Kugelpanzer -  „What if“ oder „If what“?

Die ungewöhnliche Form des Fahrzeugs in Kombination mit einem verkaufsfördernden Angebot ließen mich zugreifen: einen Bausatz bezahlen, zwei bekommen – macht bei dem Doppelbausatz von Das Werk (in Kooperation mit Amusing Hobby) vier rollende Plastikkugeln (Link Kit-Besprechung auf MV).

Vom schönen Deckelbild angeregt, schwebte mir zuerst eine Werkstattszene vor: z.B. in der Lehrwerkstatt eines Rüstungsbetriebs (Ausbildungsprogramm: Rundbiegen von 5 mm Stahlblech). Allerdings ließen mich die japanischen Decals mein Vorhaben schnell ändern.

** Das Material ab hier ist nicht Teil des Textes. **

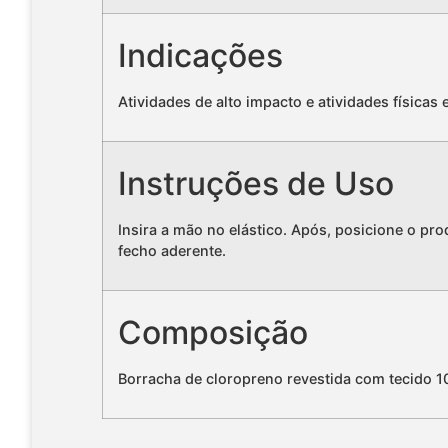
Indicações
Atividades de alto impacto e atividades físicas 
Instruções de Uso
Insira a mão no elástico. Após, posicione o p
fecho aderente.
Composição
Borracha de cloropreno revestida com tecido 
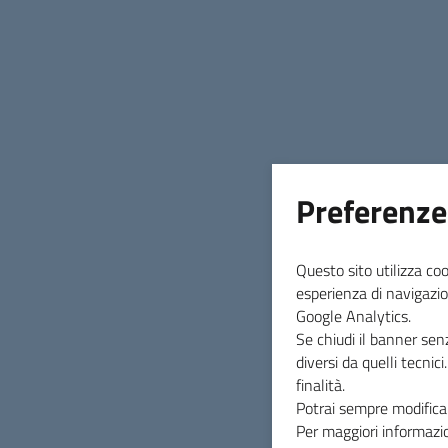
Preferenze
Questo sito utilizza coo
esperienza di navigazio
Google Analytics.
Se chiudi il banner sen
diversi da quelli tecnic
finalità.
Potrai sempre modificar
Per maggiori informazio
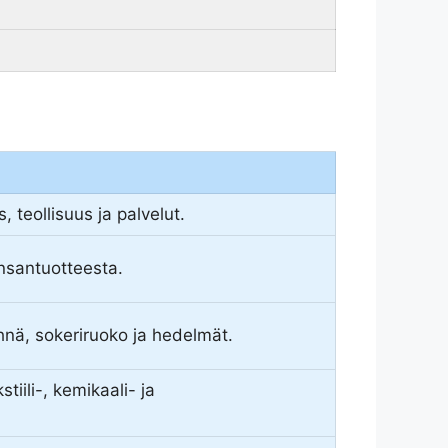
 teollisuus ja palvelut.
nsantuotteesta.
ehnä, sokeriruoko ja hedelmät.
stiili-, kemikaali- ja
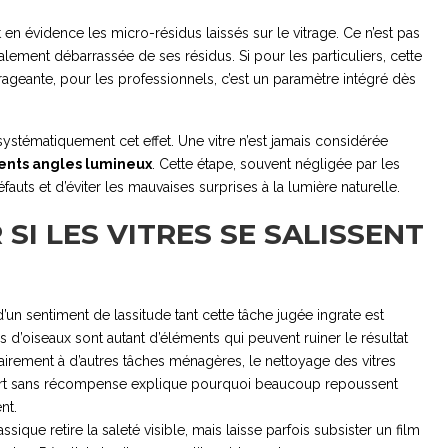
en évidence les micro-résidus laissés sur le vitrage. Ce n’est pas
otalement débarrassée de ses résidus. Si pour les particuliers, cette
eante, pour les professionnels, c’est un paramètre intégré dès
systématiquement cet effet. Une vitre n’est jamais considérée
érents angles lumineux
. Cette étape, souvent négligée par les
auts et d’éviter les mauvaises surprises à la lumière naturelle.
SI LES VITRES SE SALISSENT
n sentiment de lassitude tant cette tâche jugée ingrate est
s d’oiseaux sont autant d’éléments qui peuvent ruiner le résultat
airement à d’autres tâches ménagères, le nettoyage des vitres
effort sans récompense explique pourquoi beaucoup repoussent
nt.
sique retire la saleté visible, mais laisse parfois subsister un film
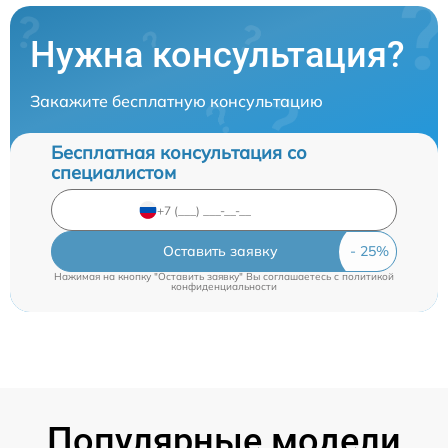
Нужна консультация?
Закажите бесплатную консультацию
Бесплатная консультация со
специалистом
Оставить заявку
Нажимая на кнопку "Оставить заявку" Вы соглашаетесь c
политикой
конфиденциальности
Популярные модели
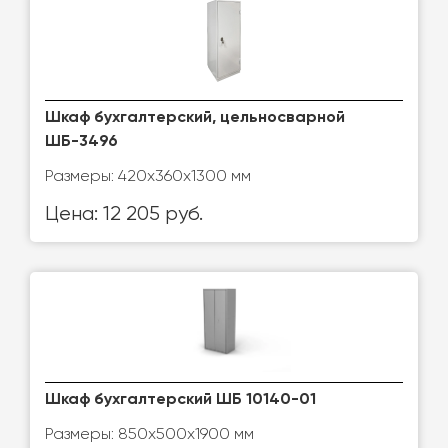
Шкаф бухгалтерский, цельносварной
ШБ-3496
Размеры: 420х360х1300 мм
Цена: 12 205 руб.
Шкаф бухгалтерский ШБ 10140-01
Размеры: 850х500х1900 мм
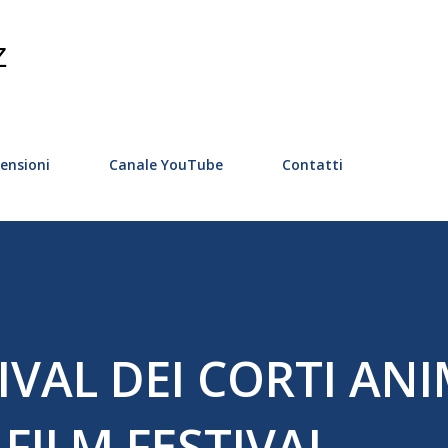
Passa ai contenuti principali
Z
ensioni
Canale YouTube
Contatti
IVAL DEI CORTI ANI
 FILM FESTIVAL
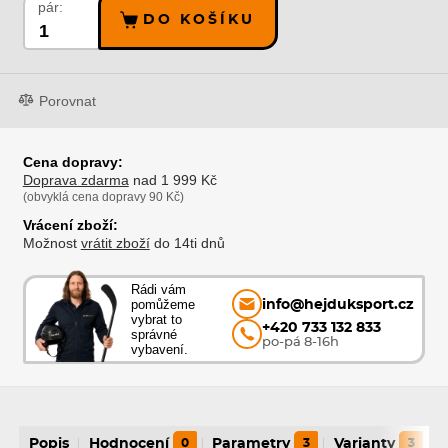
pár:
DO KOŠÍKU
Porovnat
Cena dopravy:
Doprava zdarma
nad 1 999 Kč
(obvyklá cena dopravy 90 Kč)
Vrácení zboží:
Možnost
vrátit zboží
do 14ti dnů
Rádi vám
pomůžeme
info@hejduksport.cz
vybrat to
+420 733 132 833
správné
po-pá 8-16h
vybavení.
Popis
Hodnocení
0
Parametry
3
Varianty
3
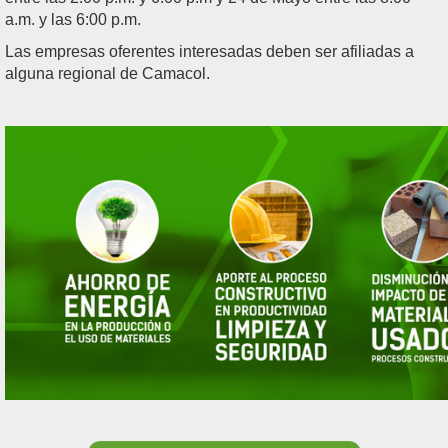
a.m. y las 6:00 p.m.
Las empresas oferentes interesadas deben ser afiliadas a
alguna regional de Camacol.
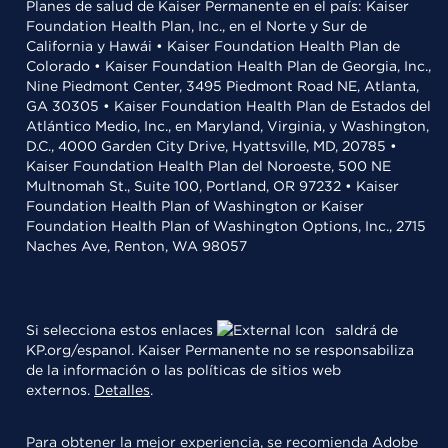
Planes de salud de Kaiser Permanente en el país: Kaiser
Foundation Health Plan, Inc., en el Norte y Sur de
California y Hawái • Kaiser Foundation Health Plan de
Colorado • Kaiser Foundation Health Plan de Georgia, Inc.,
Nine Piedmont Center, 3495 Piedmont Road NE, Atlanta,
GA 30305 • Kaiser Foundation Health Plan de Estados del
Atlántico Medio, Inc., en Maryland, Virginia, y Washington,
D.C., 4000 Garden City Drive, Hyattsville, MD, 20785 •
Kaiser Foundation Health Plan del Noroeste, 500 NE
Multnomah St., Suite 100, Portland, OR 97232 • Kaiser
Foundation Health Plan of Washington or Kaiser
Foundation Health Plan of Washington Options, Inc., 2715
Naches Ave, Renton, WA 98057
Si selecciona estos enlaces
saldrá de
KP.org/espanol. Kaiser Permanente no se responsabiliza
de la información o las políticas de sitios web
externos.
Detalles
.
Para obtener la mejor experiencia, se recomienda
Adobe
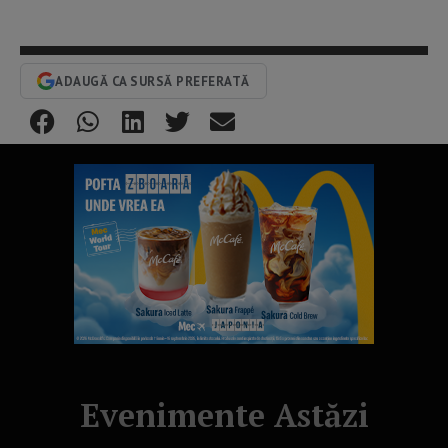
ADAUGĂ CA SURSĂ PREFERATĂ
Evenimente Astăzi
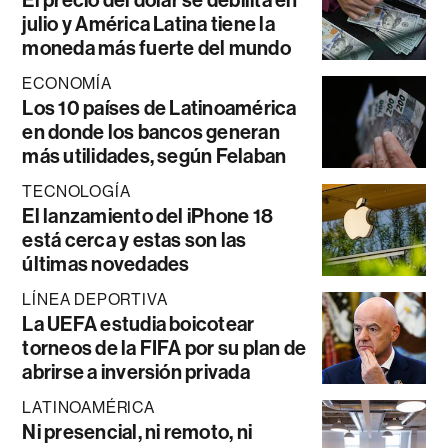
El precio del dólar se debilita en
julio y América Latina tiene la
moneda más fuerte del mundo
ECONOMÍA
Los 10 países de Latinoamérica
en donde los bancos generan
más utilidades, según Felaban
TECNOLOGÍA
El lanzamiento del iPhone 18
está cerca y estas son las
últimas novedades
LÍNEA DEPORTIVA
La UEFA estudia boicotear
torneos de la FIFA por su plan de
abrirse a inversión privada
LATINOAMÉRICA
Ni presencial, ni remoto, ni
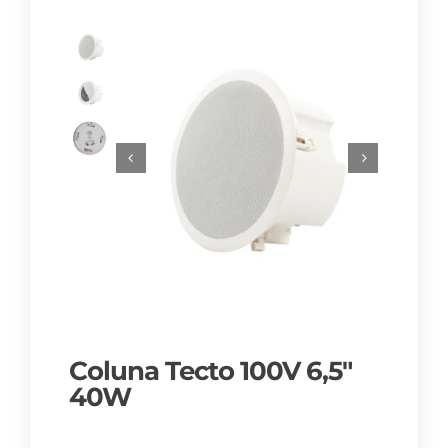
Coluna Tecto 100V 6,5″
40W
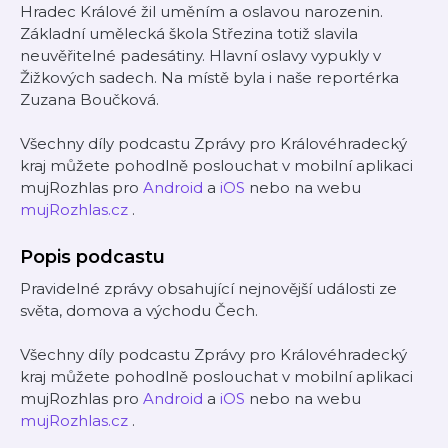
Hradec Králové žil uměním a oslavou narozenin.
Základní umělecká škola Střezina totiž slavila
neuvěřitelné padesátiny. Hlavní oslavy vypukly v
Žižkových sadech. Na místě byla i naše reportérka
Zuzana Boučková.
Všechny díly podcastu Zprávy pro Královéhradecký
kraj můžete pohodlně poslouchat v mobilní aplikaci
mujRozhlas pro
Android
a
iOS
nebo na webu
mujRozhlas.cz
.
Popis podcastu
Pravidelné zprávy obsahující nejnovější události ze
světa, domova a východu Čech.
Všechny díly podcastu Zprávy pro Královéhradecký
kraj můžete pohodlně poslouchat v mobilní aplikaci
mujRozhlas pro
Android
a
iOS
nebo na webu
mujRozhlas.cz
.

Kugelpanzer -  „What if“ oder „If what“?

Kugelpanzer -  „What if“ oder „If what“?

Der Bau ging einfach, schnell und problemlos von der Hand, bis auf die Antriebsräder. Wie alle Rezensenten unisono betonen, ist die einzige Stolperstelle des Bausatzes der zweiteilige Aufbau der Antriebsräder. Die Klebefuge scheint immer sichtbar zu bleiben, wenn man sie nicht mit einer Schlammschicht oder ähnlichem wegtarnt. Die Alternative für ein akzeptables Erscheinungsbild bestand darin, die beiden Hälften mit hohem Druck zu verpressen, die Nahtstelle mit einem dickflüssigen Kleber zu bearbeiten und nach dem Trocknungsprozess mit einem Glasradierer aus dem Grafikbedarf zeitaufwändig die Flächen und Kanten anzugleichen. Den Rest sollte der Einbau ins Diorama erledigen.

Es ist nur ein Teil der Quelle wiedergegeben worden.